イタリア南部プーリアの夏は、昼の熱気だけでは語り尽くせない。日が沈むと大地はゆっくりと冷え始めるが、熱を含んだ赤い粘土層が月光を含み再び輝く。赤い土壌、微細な塩分、風が作り出すこの光景をプーリアの人々は「赤い夜(Notte Rossa)」と呼ぶ。
この現象には科学的な原理も潜んでいる。プーリアの土壌は酸化鉄成分が豊富な赤い粘土で成り立っている。日が低く差すと酸化鉄粒子に光が反射して赤い光が広がり、アドリア海とイオニア海の間を横切る微細な塩分粒子と土ぼこりがこの散乱効果をより強くする。月が低く昇る夏の夜には、実際に赤い月光が漂う「レッドムーン(red moon)」現象も見られる。
この特別な風景をブランド名にしたところがある。プーリア南部サレントに拠点を置く「ノッテ・ロッサ(Notte Rossa・赤い夜)」だ。ノッテ・ロッサ側は「月明かりの下でブドウを収穫する農夫たちの献身に敬意を表したくてブランド名を付けた」と語る。赤い土の上に映った月光と、その下でブドウを摘んだ人々の汗と丹精を称えるというわけだ。
実際にサレントのブドウ農家は、真昼の熱気を避けて夕方や夜の時間帯に収穫する。高温で香りが失われるのを防ぎ、ブドウの新鮮さと酸度を保つためだ。月明かりの下でブドウを摘むこの情景がブランドの出発点になった。
ノッテ・ロッサは標高約100mのなだらかな丘陵地帯で収穫したブドウで造られる。赤い土壌は石灰岩が風化して残った粘土層に鉄分が酸化してできたものだ。この赤い粘土は粒子の大きさが均一で排水性が良く、日中に日光を吸収して熱を蓄え、夜にゆっくり放出する。この過程がブドウの根の温度を安定的に保ち果実の成熟を助ける。結果としてワインの熟成後半まで糖度が上がり、タンニンは柔らかくなる。

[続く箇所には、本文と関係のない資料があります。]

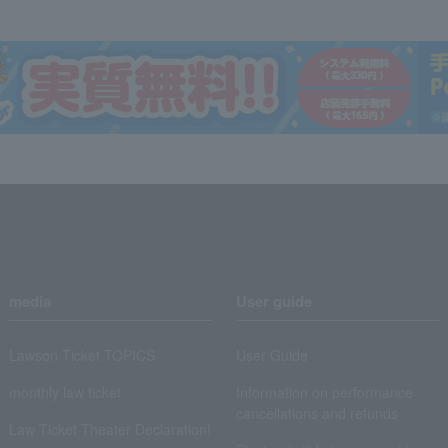
media
User guide
Lawson Ticket TOPICS
User Guide
monthly law ticket
Information on performance
cancellations and refunds
Law Ticket Theater Declaration!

プーリアは典型的な地中海性気候で、夏が長く乾燥している。昼は太陽がブドウを熟させ、夜は二つの海から吹く海風がブドウを冷やして鮮度を守る。こうした日較差が繰り返されることで、ブドウは凝縮した果実香とバランスの取れた酸味を併せ持つようになる。
プーリアを代表する品種はプリミティーヴォ(Primitivo)とネグロアマーロ(Negroamaro)だ。プリミティーヴォは米国ではジンファンデル(Zinfandel)と呼ばれ、甘やかで力強い果実味が特徴だ。ネグロアマーロは「黒くてほろ苦いブドウ」という意味で、濃い色調とほのかな苦み、構造感が際立つ。この二つの品種は南イタリアの気候と土壌を象徴する代表的な品種である。
ノッテ・ロッサはプーリアを代表するこの二つの品種を半分ずつブレンドし、バシアというワインを造った。バシアはサレント方言で「尊敬される人」または「貴族」を意味する。名の通り品格あるバランスと温かみが感じられるワインだ。
ノッテ・ロッサは過熟した(よく熟した)ブドウを手摘みし、除梗して優しく破砕する。24〜48時間の低温浸漬を経て色と香りを抽出し、土着酵母で約10日間発酵する。発酵後に圧搾しステンレスタンクでマロラクティック(乳酸)発酵を行ったのち、フレンチオーク樽で12カ月熟成する。
色調は紫がかった濃いルビー色だ。香りはプラムやブラックチェリーなどよく熟した赤い果実が感じられ、バニラとリコリスの香りが続く。口中では重量感のあるストラクチャーと滑らかなテクスチャーが共存し、長い余韻を残す。風味が明瞭で、前菜や赤身肉、熟成チーズと合わせて楽しみやすい。2019ヴィンテージはベルリン・ワイン・トロフィーで金メダルを受賞し、2021ヴィンテージはルカ・マローニ(Luca Maroni)で95点を獲得した。2025年大韓民国酒類大賞旧世界赤ワイン部門で大賞を受賞した。国内の輸入元はジェンニホン酒類だ。